Mahayana from its inception onwards has never been a singular movement; rather, it is a collection of movements that have adopted, more or less, some common overarching features, the primary one being the bodhisattva doctrine.
This collection of movements, which we can call the Mahayana, arose out of the “Buddha-ology” that developed after the death of the Buddha. As we see in the suttas, while the Buddha was alive he kept in check speculations about his nature, also keeping interest in him personally in check. Most, if not all of the Buddha’s recounting of his life in the suttas, are put in terms of what lead to his awakening.

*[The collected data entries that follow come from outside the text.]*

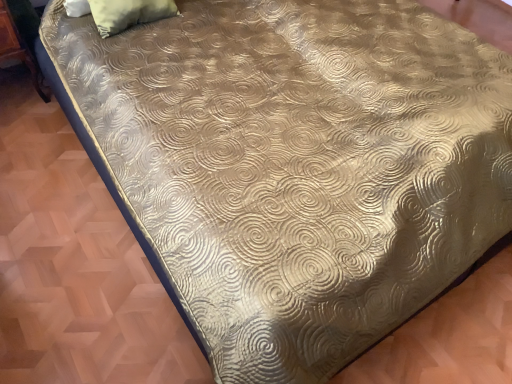 The image size is (512, 384). I want to click on free location to the right of wooden dresser at left, so click(50, 117). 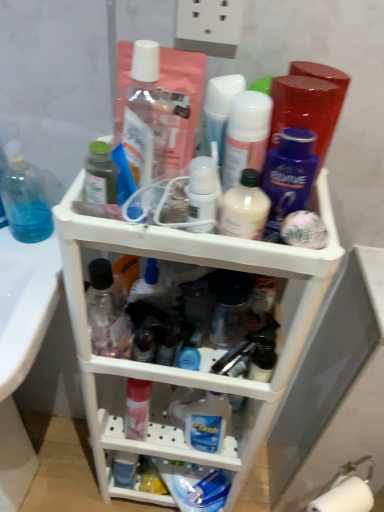 Identify the location of translucent plastic container at center, acting as the sixth toiletry starting from the right. Image resolution: width=384 pixels, height=512 pixels. [149, 286].

This screenshot has height=512, width=384. I want to click on milky white plastic bottle at center, which is counted as the second toiletry, starting from the right, so click(245, 208).

Describe the element at coordinates (202, 198) in the screenshot. This screenshot has width=384, height=512. I see `white glossy bottle at upper center, marked as the fifth toiletry in a right-to-left arrangement` at that location.

Measure the distance between matte white lotion at center, the sixth toiletry in the left-to-right sequence, and camera.

19.84 inches.

The height and width of the screenshot is (512, 384). I want to click on transparent plastic bottle at center, acting as the first toiletry starting from the left, so click(x=108, y=312).

Locate an element on the screen. The image size is (384, 512). white plastic shelf at center is located at coordinates coord(173,367).

Identify the location of purple glossy deodorant at upper center, arranged as the first toiletry when viewed from the right. The image size is (384, 512). (288, 177).

This screenshot has height=512, width=384. In order to click on translucent plastic container at center, the third toiletry viewed from the left in this screenshot , I will do `click(149, 286)`.

Find the location of a particular element. bottle directly beneath the green matte bottle at upper left, the seventh toiletry when ordered from right to left (from a real-world perspective) is located at coordinates (25, 198).

Does green matte bottle at upper left, the seventh toiletry when ordered from right to left, lie in front of transparent plastic hand soap at left?

Yes, the depth of green matte bottle at upper left, the seventh toiletry when ordered from right to left, is less than that of transparent plastic hand soap at left.

Considering the relative positions of green matte bottle at upper left, the seventh toiletry when ordered from right to left, and transparent plastic hand soap at left in the image provided, is green matte bottle at upper left, the seventh toiletry when ordered from right to left, to the right of transparent plastic hand soap at left from the viewer's perspective?

Yes.

Is green matte bottle at upper left, the seventh toiletry when ordered from right to left, next to transparent plastic hand soap at left and touching it?

No.

Find the location of a particular element. toiletry that is the 3rd one when counting leftward from the milky white plastic bottle at center, which is counted as the second toiletry, starting from the right is located at coordinates point(202,198).

Between white glossy bottle at upper center, which appears as the fourth toiletry when viewed from the left, and milky white plastic bottle at center, which is counted as the second toiletry, starting from the right, which one has smaller width?

white glossy bottle at upper center, which appears as the fourth toiletry when viewed from the left, is thinner.

From the image's perspective, is white glossy bottle at upper center, marked as the fifth toiletry in a right-to-left arrangement, located above milky white plastic bottle at center, which ranks as the 7th toiletry in left-to-right order?

Correct, white glossy bottle at upper center, marked as the fifth toiletry in a right-to-left arrangement, appears higher than milky white plastic bottle at center, which ranks as the 7th toiletry in left-to-right order, in the image.

Which of these two, white glossy bottle at upper center, which appears as the fourth toiletry when viewed from the left, or milky white plastic bottle at center, which ranks as the 7th toiletry in left-to-right order, stands taller?

milky white plastic bottle at center, which ranks as the 7th toiletry in left-to-right order, is taller.

Does translucent plastic container at center, acting as the sixth toiletry starting from the right, have a greater width compared to matte white lotion at center, marked as the fifth toiletry in a left-to-right arrangement?

Yes, translucent plastic container at center, acting as the sixth toiletry starting from the right, is wider than matte white lotion at center, marked as the fifth toiletry in a left-to-right arrangement.

Who is bigger, translucent plastic container at center, acting as the sixth toiletry starting from the right, or matte white lotion at center, marked as the 4th toiletry in a right-to-left arrangement?

translucent plastic container at center, acting as the sixth toiletry starting from the right.

Where is `toiletry that is the 7th object above the translucent plastic container at center, the third toiletry viewed from the left (from a real-world perspective)`? This screenshot has height=512, width=384. toiletry that is the 7th object above the translucent plastic container at center, the third toiletry viewed from the left (from a real-world perspective) is located at coordinates (220, 109).

Can you tell me how much translucent plastic container at center, acting as the sixth toiletry starting from the right, and matte white lotion at center, marked as the 4th toiletry in a right-to-left arrangement, differ in facing direction?

They differ by 7.11 degrees in their facing directions.

From the picture: Considering the sizes of purple glossy deodorant at upper center, which is the eighth toiletry in left-to-right order, and translucent plastic container at center, acting as the sixth toiletry starting from the right, in the image, is purple glossy deodorant at upper center, which is the eighth toiletry in left-to-right order, taller or shorter than translucent plastic container at center, acting as the sixth toiletry starting from the right,?

purple glossy deodorant at upper center, which is the eighth toiletry in left-to-right order, is taller than translucent plastic container at center, acting as the sixth toiletry starting from the right.

Locate an element on the screen. Image resolution: width=384 pixels, height=512 pixels. the 6th toiletry in front of the translucent plastic container at center, acting as the sixth toiletry starting from the right is located at coordinates (288, 177).

Relative to translucent plastic container at center, the third toiletry viewed from the left, is purple glossy deodorant at upper center, arranged as the first toiletry when viewed from the right, in front or behind?

Clearly, purple glossy deodorant at upper center, arranged as the first toiletry when viewed from the right, is in front of translucent plastic container at center, the third toiletry viewed from the left.

Is purple glossy deodorant at upper center, which is the eighth toiletry in left-to-right order, thinner than translucent plastic container at center, acting as the sixth toiletry starting from the right?

Yes, purple glossy deodorant at upper center, which is the eighth toiletry in left-to-right order, is thinner than translucent plastic container at center, acting as the sixth toiletry starting from the right.

Looking at this image, looking at the image, does translucent plastic container at center, the third toiletry viewed from the left, seem bigger or smaller compared to purple glossy deodorant at upper center, arranged as the first toiletry when viewed from the right?

Clearly, translucent plastic container at center, the third toiletry viewed from the left, is larger in size than purple glossy deodorant at upper center, arranged as the first toiletry when viewed from the right.

From the image's perspective, would you say translucent plastic container at center, the third toiletry viewed from the left, is positioned over purple glossy deodorant at upper center, which is the eighth toiletry in left-to-right order?

Incorrect, from the image's perspective, translucent plastic container at center, the third toiletry viewed from the left, is lower than purple glossy deodorant at upper center, which is the eighth toiletry in left-to-right order.

Which object is closer to the camera, translucent plastic container at center, the third toiletry viewed from the left, or purple glossy deodorant at upper center, which is the eighth toiletry in left-to-right order?

purple glossy deodorant at upper center, which is the eighth toiletry in left-to-right order, is more forward.

Is green matte bottle at upper left, the seventh toiletry when ordered from right to left, a part of purple glossy deodorant at upper center, arranged as the first toiletry when viewed from the right?

No.

Is purple glossy deodorant at upper center, arranged as the first toiletry when viewed from the right, far from green matte bottle at upper left, the seventh toiletry when ordered from right to left?

They are positioned close to each other.

Identify the location of the 3rd toiletry above the green matte bottle at upper left, the seventh toiletry when ordered from right to left (from a real-world perspective). This screenshot has width=384, height=512. (288, 177).

Considering the sizes of objects purple glossy deodorant at upper center, which is the eighth toiletry in left-to-right order, and green matte bottle at upper left, the seventh toiletry when ordered from right to left, in the image provided, who is wider, purple glossy deodorant at upper center, which is the eighth toiletry in left-to-right order, or green matte bottle at upper left, the seventh toiletry when ordered from right to left,?

green matte bottle at upper left, the seventh toiletry when ordered from right to left, is wider.

What are the coordinates of `the 3rd toiletry above the transparent plastic bottle at center, which is the 8th toiletry in right-to-left order (from a real-world perspective)` in the screenshot? It's located at (202, 198).

From a real-world perspective, who is located lower, white glossy bottle at upper center, which appears as the fourth toiletry when viewed from the left, or transparent plastic bottle at center, which is the 8th toiletry in right-to-left order?

transparent plastic bottle at center, which is the 8th toiletry in right-to-left order.

Can you confirm if white glossy bottle at upper center, which appears as the fourth toiletry when viewed from the left, is positioned to the left of transparent plastic bottle at center, acting as the first toiletry starting from the left?

Incorrect, white glossy bottle at upper center, which appears as the fourth toiletry when viewed from the left, is not on the left side of transparent plastic bottle at center, acting as the first toiletry starting from the left.

From the image's perspective, is white glossy bottle at upper center, marked as the fifth toiletry in a right-to-left arrangement, beneath transparent plastic bottle at center, acting as the first toiletry starting from the left?

Actually, white glossy bottle at upper center, marked as the fifth toiletry in a right-to-left arrangement, appears above transparent plastic bottle at center, acting as the first toiletry starting from the left, in the image.

Which toiletry is the 2nd one when counting from the front of the transparent plastic hand soap at left? Please provide its 2D coordinates.

[(100, 175)]

Locate an element on the screen. This screenshot has width=384, height=512. the 1st toiletry below the white glossy bottle at upper center, marked as the fifth toiletry in a right-to-left arrangement (from a real-world perspective) is located at coordinates (245, 208).

Considering their positions, is purple glossy deodorant at upper center, which is the eighth toiletry in left-to-right order, positioned closer to matte white lotion at center, marked as the fifth toiletry in a left-to-right arrangement, than milky white plastic bottle at center, which is counted as the second toiletry, starting from the right?

milky white plastic bottle at center, which is counted as the second toiletry, starting from the right, is closer to matte white lotion at center, marked as the fifth toiletry in a left-to-right arrangement.

Considering their positions, is matte white lotion at center, marked as the 4th toiletry in a right-to-left arrangement, positioned closer to white glossy bottle at upper center, which appears as the fourth toiletry when viewed from the left, than translucent plastic container at center, the third toiletry viewed from the left?

The object closer to white glossy bottle at upper center, which appears as the fourth toiletry when viewed from the left, is matte white lotion at center, marked as the 4th toiletry in a right-to-left arrangement.

Estimate the real-world distances between objects in this image. Which object is further from translucent plastic container at center, acting as the sixth toiletry starting from the right, matte white lotion at center, the third toiletry when ordered from right to left, or white plastic shelf at center?

Based on the image, matte white lotion at center, the third toiletry when ordered from right to left, appears to be further to translucent plastic container at center, acting as the sixth toiletry starting from the right.

When comparing their distances from milky white plastic bottle at center, which is counted as the second toiletry, starting from the right, does matte white lotion at center, marked as the 4th toiletry in a right-to-left arrangement, or transparent plastic hand soap at left seem further?

transparent plastic hand soap at left lies further to milky white plastic bottle at center, which is counted as the second toiletry, starting from the right, than the other object.

Consider the image. Looking at the image, which one is located closer to translucent plastic container at center, acting as the sixth toiletry starting from the right, matte white lotion at center, the third toiletry when ordered from right to left, or green matte bottle at upper left, which is the second toiletry in left-to-right order?

green matte bottle at upper left, which is the second toiletry in left-to-right order, is positioned closer to the anchor translucent plastic container at center, acting as the sixth toiletry starting from the right.

Which object lies further to the anchor point white plastic shelf at center, milky white plastic bottle at center, which ranks as the 7th toiletry in left-to-right order, or transparent plastic hand soap at left?

Based on the image, milky white plastic bottle at center, which ranks as the 7th toiletry in left-to-right order, appears to be further to white plastic shelf at center.

Estimate the real-world distances between objects in this image. Which object is closer to green matte bottle at upper left, the seventh toiletry when ordered from right to left, white glossy bottle at upper center, which appears as the fourth toiletry when viewed from the left, or translucent plastic container at center, acting as the sixth toiletry starting from the right?

Based on the image, white glossy bottle at upper center, which appears as the fourth toiletry when viewed from the left, appears to be nearer to green matte bottle at upper left, the seventh toiletry when ordered from right to left.

Which object lies nearer to the anchor point white glossy bottle at upper center, marked as the fifth toiletry in a right-to-left arrangement, translucent plastic container at center, the third toiletry viewed from the left, or white plastic shelf at center?

Among the two, translucent plastic container at center, the third toiletry viewed from the left, is located nearer to white glossy bottle at upper center, marked as the fifth toiletry in a right-to-left arrangement.

You are a GUI agent. You are given a task and a screenshot of the screen. Output one action in this format:
    pyautogui.click(x=<x>, y=<y>)
    Task: Click on the bottle between green matte bottle at upper left, the seventh toiletry when ordered from right to left, and white plastic shelf at center, in the vertical direction
    This screenshot has width=384, height=512.
    Given the screenshot: What is the action you would take?
    pyautogui.click(x=25, y=198)

Identify the location of bottle between green matte bottle at upper left, which is the second toiletry in left-to-right order, and transparent plastic bottle at center, acting as the first toiletry starting from the left, in the up-down direction. The width and height of the screenshot is (384, 512). (25, 198).

Locate an element on the screen. bottle between matte white lotion at center, marked as the fifth toiletry in a left-to-right arrangement, and white plastic shelf at center in the up-down direction is located at coordinates (25, 198).

Where is `bottle that lies between matte white lotion at center, the sixth toiletry in the left-to-right sequence, and white plastic shelf at center from top to bottom`? This screenshot has width=384, height=512. bottle that lies between matte white lotion at center, the sixth toiletry in the left-to-right sequence, and white plastic shelf at center from top to bottom is located at coordinates (25, 198). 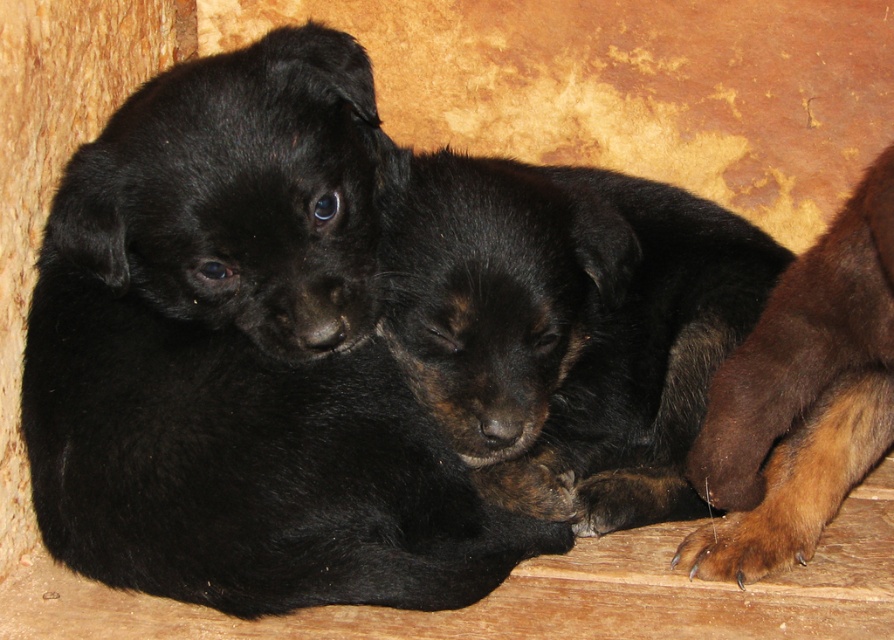 Measure the distance between black fur dog at center and camera.

black fur dog at center and camera are 1.47 meters apart from each other.

Does black fur dog at center appear under black fur puppy at upper left?

Correct, black fur dog at center is located below black fur puppy at upper left.

Does point (665, 346) come farther from viewer compared to point (344, 156)?

Yes, it is.

Find the location of a particular element. The width and height of the screenshot is (894, 640). black fur dog at center is located at coordinates (566, 326).

Which of these two, black fur puppies at center or black fur dog at center, stands taller?

Standing taller between the two is black fur puppies at center.

In the scene shown: Who is more distant from viewer, (209, 180) or (530, 428)?

The point (530, 428) is behind.

Locate an element on the screen. black fur puppies at center is located at coordinates (243, 355).

Can you confirm if black fur puppies at center is bigger than brown fuzzy paw at lower right?

Yes.

Can you confirm if black fur puppies at center is smaller than brown fuzzy paw at lower right?

No.

The width and height of the screenshot is (894, 640). What do you see at coordinates (243, 355) in the screenshot? I see `black fur puppies at center` at bounding box center [243, 355].

What are the coordinates of `black fur puppies at center` in the screenshot? It's located at (243, 355). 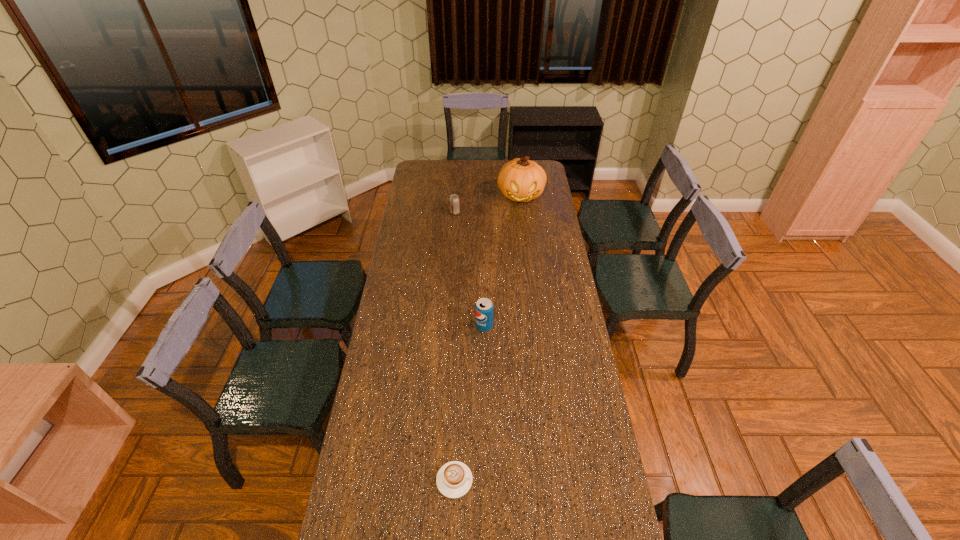 Find the location of `the tallest object`. the tallest object is located at coordinates point(521,180).

Find the location of a particular element. Image resolution: width=960 pixels, height=540 pixels. pumpkin is located at coordinates (521, 180).

What are the coordinates of `the second tallest object` in the screenshot? It's located at (484, 309).

At what (x,y) coordinates should I click in order to perform the action: click on the right soda can. Please return your answer as a coordinate pair (x, y). The height and width of the screenshot is (540, 960). Looking at the image, I should click on (484, 309).

Locate an element on the screen. The width and height of the screenshot is (960, 540). the shorter soda can is located at coordinates (454, 200).

At what (x,y) coordinates should I click in order to perform the action: click on the second farthest object. Please return your answer as a coordinate pair (x, y). Looking at the image, I should click on (454, 200).

Where is `the nearest object`? The height and width of the screenshot is (540, 960). the nearest object is located at coordinates (454, 479).

Find the location of a particular element. This screenshot has width=960, height=540. cappuccino is located at coordinates (454, 479).

Locate an element on the screen. This screenshot has width=960, height=540. vacant position located 0.170m on the front face of the farthest object is located at coordinates (525, 228).

Identify the location of vacant space located 0.220m on the front of the nearer soda can. The height and width of the screenshot is (540, 960). (485, 378).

After the Buddha’s death, no longer being there to keep things in check and in balance, considerable speculation arose as to who and what the Buddha was and how he became the Buddha. A lot of the various ideas floated are dealt with in the Kathavatthu, such as the docetic idea that the Buddha was a manifestation, a projection, of a being awakened eons before. This is an idea held by Mahayanists, and famously expounded very early on in the Lotus Sutra.
To a lesser or greater extent, all schools elevated the Buddha, focusing on his uniqueness. This, within the Mahayana, was pushed to an extreme, giving us a Buddha that exists forever as a saviour who supposedly frees all sentient beings. As the Buddha was aggrandized, deified within the Mahayana, the strong connexion between the Buddha, what it meant to be a Buddha, and the arahant as clearly outlined in the suttas was shattered.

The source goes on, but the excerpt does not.